Down to the last word, output the records below, skipping any images.

◆ **Information shown**
BEGIN

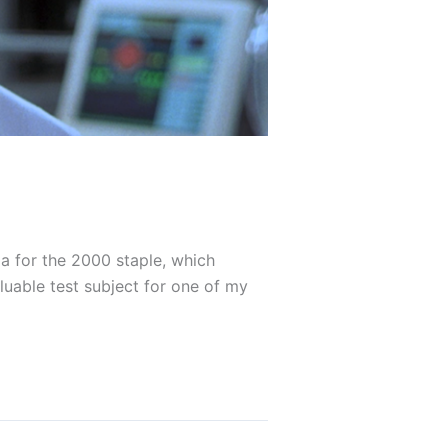
ia for the 2000 staple, which
luable test subject for one of my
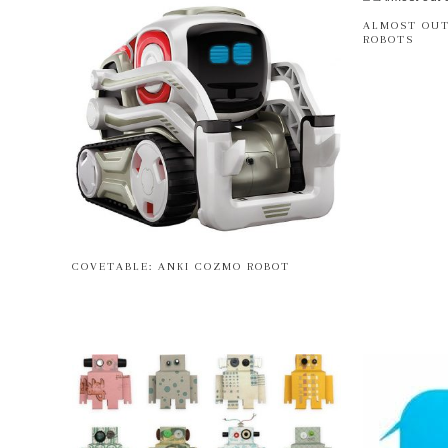
ALMOST OUT
ROBOTS
COVETABLE: ANKI COZMO ROBOT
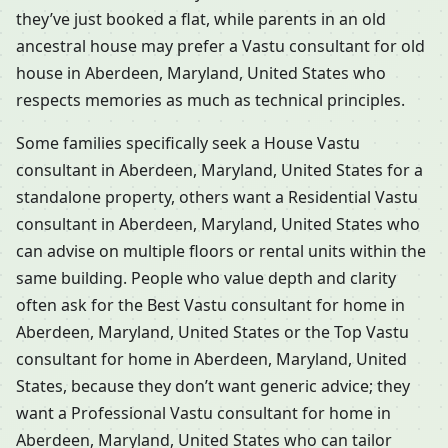
they’ve just booked a flat, while parents in an old
ancestral house may prefer a Vastu consultant for old
house in Aberdeen, Maryland, United States who
respects memories as much as technical principles.
Some families specifically seek a House Vastu
consultant in Aberdeen, Maryland, United States for a
standalone property, others want a Residential Vastu
consultant in Aberdeen, Maryland, United States who
can advise on multiple floors or rental units within the
same building. People who value depth and clarity
often ask for the Best Vastu consultant for home in
Aberdeen, Maryland, United States or the Top Vastu
consultant for home in Aberdeen, Maryland, United
States, because they don’t want generic advice; they
want a Professional Vastu consultant for home in
Aberdeen, Maryland, United States who can tailor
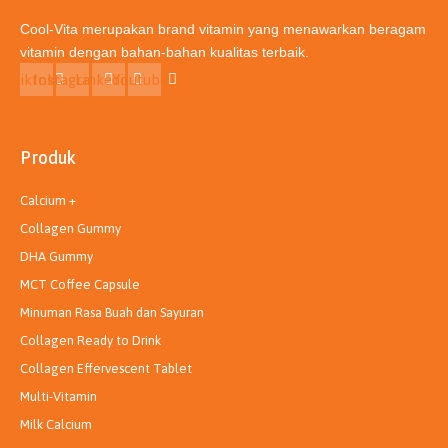
Cool-Vita merupakan brand vitamin yang menawarkan beragam
vitamin dengan bahan-bahan kualitas terbaik.
Tiktok
Instagram
Linkedin
Youtube
Produk
Calcium +
Collagen Gummy
DHA Gummy
MCT Coffee Capsule
Minuman Rasa Buah dan Sayuran
Collagen Ready to Drink
Collagen Effervescent Tablet
Multi-Vitamin
Milk Calcium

END

◆ **Reply**
ia for the 2000 staple, which
luable test subject for one of my
ALMOST OUT
ROBOTS
COVETABLE: ANKI COZMO ROBOT
they’ve just booked a flat, while parents in an old
ancestral house may prefer a Vastu consultant for old
house in Aberdeen, Maryland, United States who
respects memories as much as technical principles.
Some families specifically seek a House Vastu
consultant in Aberdeen, Maryland, United States for a
standalone property, others want a Residential Vastu
consultant in Aberdeen, Maryland, United States who
can advise on multiple floors or rental units within the
same building. People who value depth and clarity
often ask for the Best Vastu consultant for home in
Aberdeen, Maryland, United States or the Top Vastu
consultant for home in Aberdeen, Maryland, United
States, because they don’t want generic advice; they
want a Professional Vastu consultant for home in
Aberdeen, Maryland, United States who can tailor
Cool-Vita merupakan brand vitamin yang menawarkan beragam
vitamin dengan bahan-bahan kualitas terbaik.
Tiktok
Instagram
Linkedin
Youtube
Produk
Calcium +
Collagen Gummy
DHA Gummy
MCT Coffee Capsule
Minuman Rasa Buah dan Sayuran
Collagen Ready to Drink
Collagen Effervescent Tablet
Multi-Vitamin
Milk Calcium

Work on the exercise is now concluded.